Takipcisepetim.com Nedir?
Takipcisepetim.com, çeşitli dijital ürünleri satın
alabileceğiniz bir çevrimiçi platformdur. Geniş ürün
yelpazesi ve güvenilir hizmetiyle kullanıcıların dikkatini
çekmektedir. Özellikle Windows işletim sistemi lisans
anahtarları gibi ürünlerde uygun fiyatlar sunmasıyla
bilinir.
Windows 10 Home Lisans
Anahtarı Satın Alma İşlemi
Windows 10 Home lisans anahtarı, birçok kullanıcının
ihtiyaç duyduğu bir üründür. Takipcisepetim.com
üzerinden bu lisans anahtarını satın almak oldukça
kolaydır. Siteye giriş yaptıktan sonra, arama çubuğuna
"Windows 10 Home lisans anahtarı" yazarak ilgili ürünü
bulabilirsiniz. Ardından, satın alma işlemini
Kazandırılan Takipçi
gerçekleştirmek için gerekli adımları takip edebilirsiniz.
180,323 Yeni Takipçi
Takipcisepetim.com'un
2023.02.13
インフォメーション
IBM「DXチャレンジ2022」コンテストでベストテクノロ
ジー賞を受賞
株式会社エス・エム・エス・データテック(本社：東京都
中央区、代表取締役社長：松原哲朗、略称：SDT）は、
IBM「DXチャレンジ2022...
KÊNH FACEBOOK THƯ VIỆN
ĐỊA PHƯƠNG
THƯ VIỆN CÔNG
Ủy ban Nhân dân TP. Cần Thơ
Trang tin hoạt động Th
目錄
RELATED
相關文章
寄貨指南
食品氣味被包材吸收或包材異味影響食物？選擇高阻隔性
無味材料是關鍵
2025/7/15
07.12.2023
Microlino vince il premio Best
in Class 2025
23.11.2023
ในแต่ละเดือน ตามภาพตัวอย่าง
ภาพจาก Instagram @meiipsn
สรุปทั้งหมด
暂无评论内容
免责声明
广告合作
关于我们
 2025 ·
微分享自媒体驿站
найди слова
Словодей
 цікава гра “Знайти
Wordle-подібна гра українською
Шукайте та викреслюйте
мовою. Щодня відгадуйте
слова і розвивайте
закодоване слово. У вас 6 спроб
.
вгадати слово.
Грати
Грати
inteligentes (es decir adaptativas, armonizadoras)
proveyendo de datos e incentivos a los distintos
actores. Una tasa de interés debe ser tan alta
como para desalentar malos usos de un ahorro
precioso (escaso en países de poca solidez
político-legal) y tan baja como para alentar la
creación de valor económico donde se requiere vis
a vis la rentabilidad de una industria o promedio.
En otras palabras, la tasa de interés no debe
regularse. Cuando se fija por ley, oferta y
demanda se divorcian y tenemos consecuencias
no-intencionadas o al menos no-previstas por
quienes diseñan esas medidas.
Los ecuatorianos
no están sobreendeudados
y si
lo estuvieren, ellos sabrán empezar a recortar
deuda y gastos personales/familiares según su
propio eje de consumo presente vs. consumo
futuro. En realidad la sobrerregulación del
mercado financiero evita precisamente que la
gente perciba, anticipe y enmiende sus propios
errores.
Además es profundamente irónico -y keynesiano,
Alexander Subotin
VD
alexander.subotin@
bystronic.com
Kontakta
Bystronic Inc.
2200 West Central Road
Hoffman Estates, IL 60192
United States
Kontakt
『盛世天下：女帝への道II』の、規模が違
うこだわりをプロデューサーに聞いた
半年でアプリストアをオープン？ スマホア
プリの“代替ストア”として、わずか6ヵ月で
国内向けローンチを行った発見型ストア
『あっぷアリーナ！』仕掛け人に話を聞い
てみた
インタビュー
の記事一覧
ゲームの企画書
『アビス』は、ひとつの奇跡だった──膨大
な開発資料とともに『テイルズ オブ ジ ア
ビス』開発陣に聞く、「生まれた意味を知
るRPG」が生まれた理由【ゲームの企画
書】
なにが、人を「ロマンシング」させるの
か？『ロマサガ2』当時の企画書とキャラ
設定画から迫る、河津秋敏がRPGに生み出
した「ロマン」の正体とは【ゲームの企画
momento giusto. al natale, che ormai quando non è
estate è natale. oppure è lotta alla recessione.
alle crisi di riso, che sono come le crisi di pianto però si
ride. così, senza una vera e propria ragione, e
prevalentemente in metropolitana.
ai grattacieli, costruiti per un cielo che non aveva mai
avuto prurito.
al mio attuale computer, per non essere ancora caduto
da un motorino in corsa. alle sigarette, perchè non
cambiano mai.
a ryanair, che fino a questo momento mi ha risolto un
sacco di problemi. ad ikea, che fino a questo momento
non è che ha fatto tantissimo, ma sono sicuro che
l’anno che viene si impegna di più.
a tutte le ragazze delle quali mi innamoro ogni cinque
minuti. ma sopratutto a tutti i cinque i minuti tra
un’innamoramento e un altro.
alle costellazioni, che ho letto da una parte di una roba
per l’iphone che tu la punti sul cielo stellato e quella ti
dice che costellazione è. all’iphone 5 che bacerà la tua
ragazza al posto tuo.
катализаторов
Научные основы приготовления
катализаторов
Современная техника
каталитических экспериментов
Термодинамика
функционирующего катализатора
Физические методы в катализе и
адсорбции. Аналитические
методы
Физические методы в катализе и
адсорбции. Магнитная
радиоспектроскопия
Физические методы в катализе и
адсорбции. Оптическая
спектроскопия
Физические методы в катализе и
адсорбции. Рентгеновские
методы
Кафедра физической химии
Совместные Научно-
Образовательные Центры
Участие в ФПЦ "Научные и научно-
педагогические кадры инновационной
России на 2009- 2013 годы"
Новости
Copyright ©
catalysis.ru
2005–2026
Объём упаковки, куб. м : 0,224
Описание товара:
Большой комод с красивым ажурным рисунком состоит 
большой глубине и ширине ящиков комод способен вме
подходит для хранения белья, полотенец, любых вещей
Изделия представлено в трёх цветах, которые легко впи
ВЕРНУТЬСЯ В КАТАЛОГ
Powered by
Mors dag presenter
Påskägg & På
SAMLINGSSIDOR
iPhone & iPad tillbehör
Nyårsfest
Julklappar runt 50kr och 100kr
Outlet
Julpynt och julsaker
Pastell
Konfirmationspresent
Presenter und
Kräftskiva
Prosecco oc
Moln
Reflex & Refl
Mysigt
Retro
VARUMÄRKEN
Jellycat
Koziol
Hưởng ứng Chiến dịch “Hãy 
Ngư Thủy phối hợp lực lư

_____

§ **YOUR OBJECTIVE**
Reproduce every single entry above exactly.

§ **THE ANSWER**
Takipcisepetim.com Nedir?
Takipcisepetim.com, çeşitli dijital ürünleri satın
alabileceğiniz bir çevrimiçi platformdur. Geniş ürün
yelpazesi ve güvenilir hizmetiyle kullanıcıların dikkatini
çekmektedir. Özellikle Windows işletim sistemi lisans
anahtarları gibi ürünlerde uygun fiyatlar sunmasıyla
bilinir.
Windows 10 Home Lisans
Anahtarı Satın Alma İşlemi
Windows 10 Home lisans anahtarı, birçok kullanıcının
ihtiyaç duyduğu bir üründür. Takipcisepetim.com
üzerinden bu lisans anahtarını satın almak oldukça
kolaydır. Siteye giriş yaptıktan sonra, arama çubuğuna
"Windows 10 Home lisans anahtarı" yazarak ilgili ürünü
bulabilirsiniz. Ardından, satın alma işlemini
Kazandırılan Takipçi
gerçekleştirmek için gerekli adımları takip edebilirsiniz.
180,323 Yeni Takipçi
Takipcisepetim.com'un
2023.02.13
インフォメーション
IBM「DXチャレンジ2022」コンテストでベストテクノロ
ジー賞を受賞
株式会社エス・エム・エス・データテック(本社：東京都
中央区、代表取締役社長：松原哲朗、略称：SDT）は、
IBM「DXチャレンジ2022...
KÊNH FACEBOOK THƯ VIỆN
ĐỊA PHƯƠNG
THƯ VIỆN CÔNG
Ủy ban Nhân dân TP. Cần Thơ
Trang tin hoạt động Th
目錄
RELATED
相關文章
寄貨指南
食品氣味被包材吸收或包材異味影響食物？選擇高阻隔性
無味材料是關鍵
2025/7/15
07.12.2023
Microlino vince il premio Best
in Class 2025
23.11.2023
ในแต่ละเดือน ตามภาพตัวอย่าง
ภาพจาก Instagram @meiipsn
สรุปทั้งหมด
暂无评论内容
免责声明
广告合作
关于我们
 2025 ·
微分享自媒体驿站
найди слова
Словодей
 цікава гра “Знайти
Wordle-подібна гра українською
Шукайте та викреслюйте
мовою. Щодня відгадуйте
слова і розвивайте
закодоване слово. У вас 6 спроб
.
вгадати слово.
Грати
Грати
inteligentes (es decir adaptativas, armonizadoras)
proveyendo de datos e incentivos a los distintos
actores. Una tasa de interés debe ser tan alta
como para desalentar malos usos de un ahorro
precioso (escaso en países de poca solidez
político-legal) y tan baja como para alentar la
creación de valor económico donde se requiere vis
a vis la rentabilidad de una industria o promedio.
En otras palabras, la tasa de interés no debe
regularse. Cuando se fija por ley, oferta y
demanda se divorcian y tenemos consecuencias
no-intencionadas o al menos no-previstas por
quienes diseñan esas medidas.
Los ecuatorianos
no están sobreendeudados
y si
lo estuvieren, ellos sabrán empezar a recortar
deuda y gastos personales/familiares según su
propio eje de consumo presente vs. consumo
futuro. En realidad la sobrerregulación del
mercado financiero evita precisamente que la
gente perciba, anticipe y enmiende sus propios
errores.
Además es profundamente irónico -y keynesiano,
Alexander Subotin
VD
alexander.subotin@
bystronic.com
Kontakta
Bystronic Inc.
2200 West Central Road
Hoffman Estates, IL 60192
United States
Kontakt
『盛世天下：女帝への道II』の、規模が違
うこだわりをプロデューサーに聞いた
半年でアプリストアをオープン？ スマホア
プリの“代替ストア”として、わずか6ヵ月で
国内向けローンチを行った発見型ストア
『あっぷアリーナ！』仕掛け人に話を聞い
てみた
インタビュー
の記事一覧
ゲームの企画書
『アビス』は、ひとつの奇跡だった──膨大
な開発資料とともに『テイルズ オブ ジ ア
ビス』開発陣に聞く、「生まれた意味を知
るRPG」が生まれた理由【ゲームの企画
書】
なにが、人を「ロマンシング」させるの
か？『ロマサガ2』当時の企画書とキャラ
設定画から迫る、河津秋敏がRPGに生み出
した「ロマン」の正体とは【ゲームの企画
momento giusto. al natale, che ormai quando non è
estate è natale. oppure è lotta alla recessione.
alle crisi di riso, che sono come le crisi di pianto però si
ride. così, senza una vera e propria ragione, e
prevalentemente in metropolitana.
ai grattacieli, costruiti per un cielo che non aveva mai
avuto prurito.
al mio attuale computer, per non essere ancora caduto
da un motorino in corsa. alle sigarette, perchè non
cambiano mai.
a ryanair, che fino a questo momento mi ha risolto un
sacco di problemi. ad ikea, che fino a questo momento
non è che ha fatto tantissimo, ma sono sicuro che
l’anno che viene si impegna di più.
a tutte le ragazze delle quali mi innamoro ogni cinque
minuti. ma sopratutto a tutti i cinque i minuti tra
un’innamoramento e un altro.
alle costellazioni, che ho letto da una parte di una roba
per l’iphone che tu la punti sul cielo stellato e quella ti
dice che costellazione è. all’iphone 5 che bacerà la tua
ragazza al posto tuo.
катализаторов
Научные основы приготовления
катализаторов
Современная техника
каталитических экспериментов
Термодинамика
функционирующего катализатора
Физические методы в катализе и
адсорбции. Аналитические
методы
Физические методы в катализе и
адсорбции. Магнитная
радиоспектроскопия
Физические методы в катализе и
адсорбции. Оптическая
спектроскопия
Физические методы в катализе и
адсорбции. Рентгеновские
методы
Кафедра физической химии
Совместные Научно-
Образовательные Центры
Участие в ФПЦ "Научные и научно-
педагогические кадры инновационной
России на 2009- 2013 годы"
Новости
Copyright ©
catalysis.ru
2005–2026
Объём упаковки, куб. м : 0,224
Описание товара:
Большой комод с красивым ажурным рисунком состоит 
большой глубине и ширине ящиков комод способен вме
подходит для хранения белья, полотенец, любых вещей
Изделия представлено в трёх цветах, которые легко впи
ВЕРНУТЬСЯ В КАТАЛОГ
Powered by
Mors dag presenter
Påskägg & På
SAMLINGSSIDOR
iPhone & iPad tillbehör
Nyårsfest
Julklappar runt 50kr och 100kr
Outlet
Julpynt och julsaker
Pastell
Konfirmationspresent
Presenter und
Kräftskiva
Prosecco oc
Moln
Reflex & Refl
Mysigt
Retro
VARUMÄRKEN
Jellycat
Koziol
Hưởng ứng Chiến dịch “Hãy 
Ngư Thủy phối hợp lực lư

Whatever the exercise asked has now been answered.